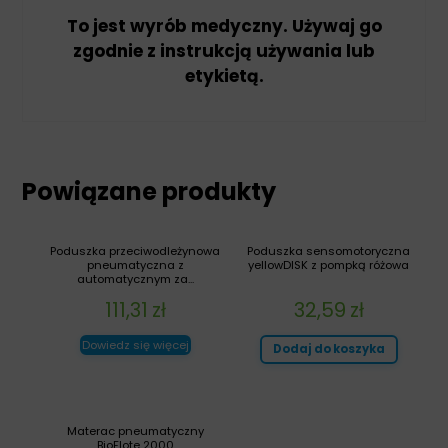
To jest wyrób medyczny. Używaj go
zgodnie z instrukcją używania lub
etykietą.
Powiązane produkty
Poduszka przeciwodleżynowa
Poduszka sensomotoryczna
pneumatyczna z
yellowDISK z pompką różowa
automatycznym za...
111,31
zł
32,59
zł
Dowiedz się więcej
Dodaj do koszyka
Materac pneumatyczny
BioFlote 2000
---------------
Without including any picture, output all the material exactly as it appears.

To jest wyrób medyczny. Używaj go
zgodnie z instrukcją używania lub
etykietą.
Powiązane produkty
Poduszka przeciwodleżynowa
Poduszka sensomotoryczna
pneumatyczna z
yellowDISK z pompką różowa
automatycznym za...
111,31
zł
32,59
zł
Dowiedz się więcej
Dodaj do koszyka
Materac pneumatyczny
BioFlote 2000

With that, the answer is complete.